Task input:

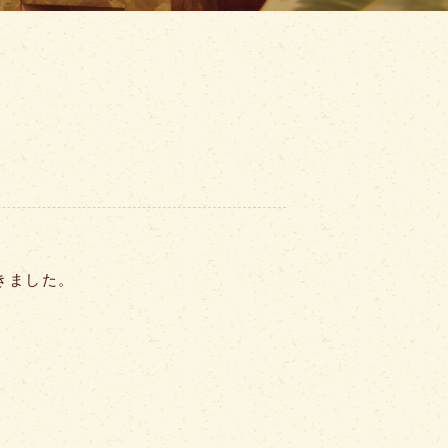
きました。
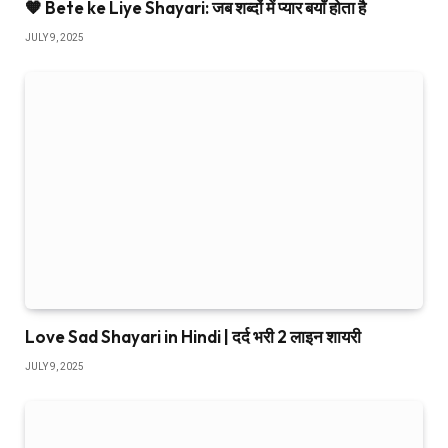
🧡 Bete ke Liye Shayari: जब शब्दों में प्यार बयाँ होता है
JULY 9, 2025
Love Sad Shayari in Hindi | दर्द भरी 2 लाइन शायरी
JULY 9, 2025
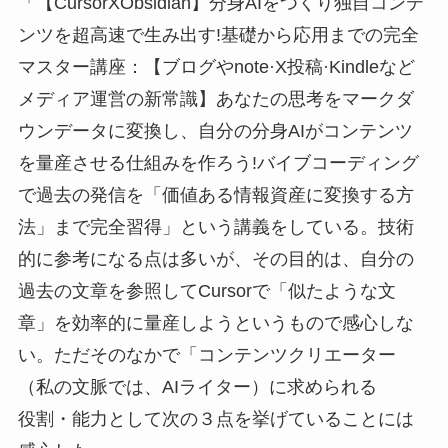
「【CursorXObsidian】分身AIをつくり独自コンテ
ンツを超高速で生み出す!基礎から応用までの完全
マスター講座：【ブログやnote·X投稿·Kindleなど
メディア運営の新常識】あなたの思考をマークダ
ウンデータに変換し、自分の分身AIがコンテンツ
を量産させる仕組みを作ろう!バイブコーディング
で過去の発信を「価値ある情報資産に変換する方
法」まで完全習得」という講義をしている。技術
的に参考になる点は多いが、その目的は、自分の
過去の文章を参照してCursorで「似たような文
章」を効率的に量産しようというもので感心しな
い。ただそのなかで「コンテンツクリエーター
（私の文脈では、AIライター）に求められる
役割・能力として次の３点を挙げていることには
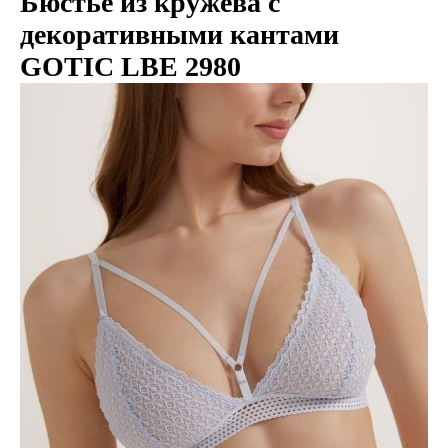
Бюстье из кружева с
декоративными кантами
GOTIC LBE 2980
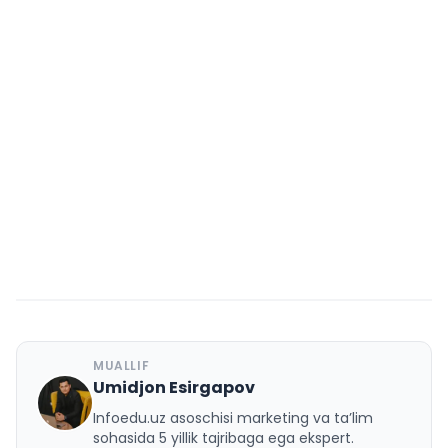
MUALLIF
Umidjon Esirgapov
U
Infoedu.uz asoschisi marketing va ta’lim
sohasida 5 yillik tajribaga ega ekspert.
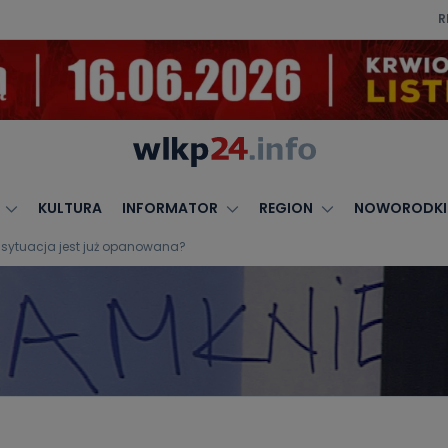
R
KULTURA
INFORMATOR
REGION
NOWORODKI
 sytuacja jest już opanowana?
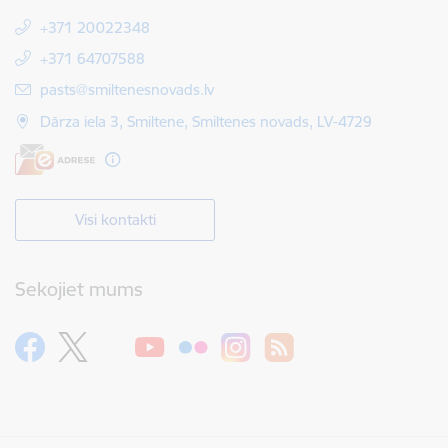
+371 20022348
+371 64707588
E-pasts:
pasts@smiltenesnovads.lv
Dārza iela 3, Smiltene, Smiltenes novads, LV-4729
Visi kontakti
Sekojiet mums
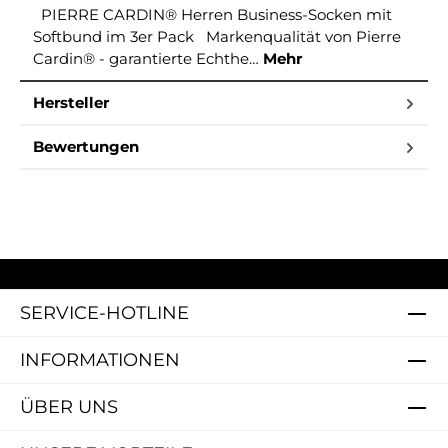
PIERRE CARDIN® Herren Business-Socken mit
Softbund im 3er Pack Markenqualität von Pierre
Cardin® - garantierte Echthe…
Mehr
Hersteller
Bewertungen
SERVICE-HOTLINE
INFORMATIONEN
ÜBER UNS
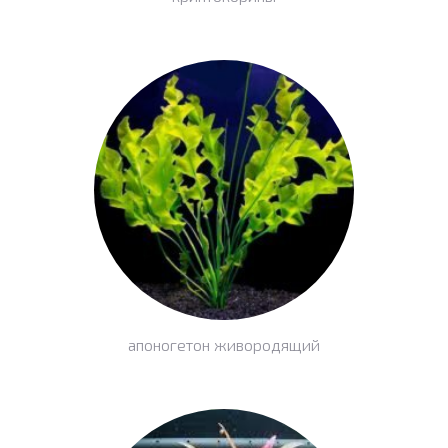
апоногетон живородящий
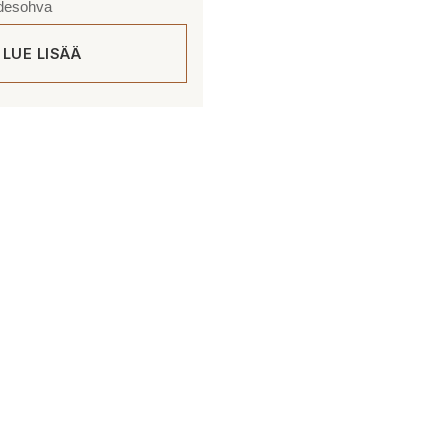
odesohva
LUE LISÄÄ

Your task: Your copy should begin at the line containing "ンツを超高速で生み出す!基礎から応用までの完全" and end at the last line of the data above, matching each line exactly and holding no pictures.

Answer for the task:
ンツを超高速で生み出す!基礎から応用までの完全
マスター講座：【ブログやnote·X投稿·Kindleなど
メディア運営の新常識】あなたの思考をマークダ
ウンデータに変換し、自分の分身AIがコンテンツ
を量産させる仕組みを作ろう!バイブコーディング
で過去の発信を「価値ある情報資産に変換する方
法」まで完全習得」という講義をしている。技術
的に参考になる点は多いが、その目的は、自分の
過去の文章を参照してCursorで「似たような文
章」を効率的に量産しようというもので感心しな
い。ただそのなかで「コンテンツクリエーター
（私の文脈では、AIライター）に求められる
役割・能力として次の３点を挙げていることには
Бюстье из кружева с
декоративными кантами
GOTIC LBE 2980
MUALLIF
Umidjon Esirgapov
U
Infoedu.uz asoschisi marketing va ta’lim
sohasida 5 yillik tajribaga ega ekspert.
R
KULTURA
INFORMATOR
REGION
NOWORODKI
 sytuacja jest już opanowana?
+371 20022348
+371 64707588
E-pasts:
pasts@smiltenesnovads.lv
Dārza iela 3, Smiltene, Smiltenes novads, LV-4729
Visi kontakti
Sekojiet mums
PIERRE CARDIN® Herren Business-Socken mit
Softbund im 3er Pack Markenqualität von Pierre
Cardin® - garantierte Echthe…
Mehr
Hersteller
Bewertungen
SERVICE-HOTLINE
INFORMATIONEN
ÜBER UNS
апоногетон живородящий
odesohva
LUE LISÄÄ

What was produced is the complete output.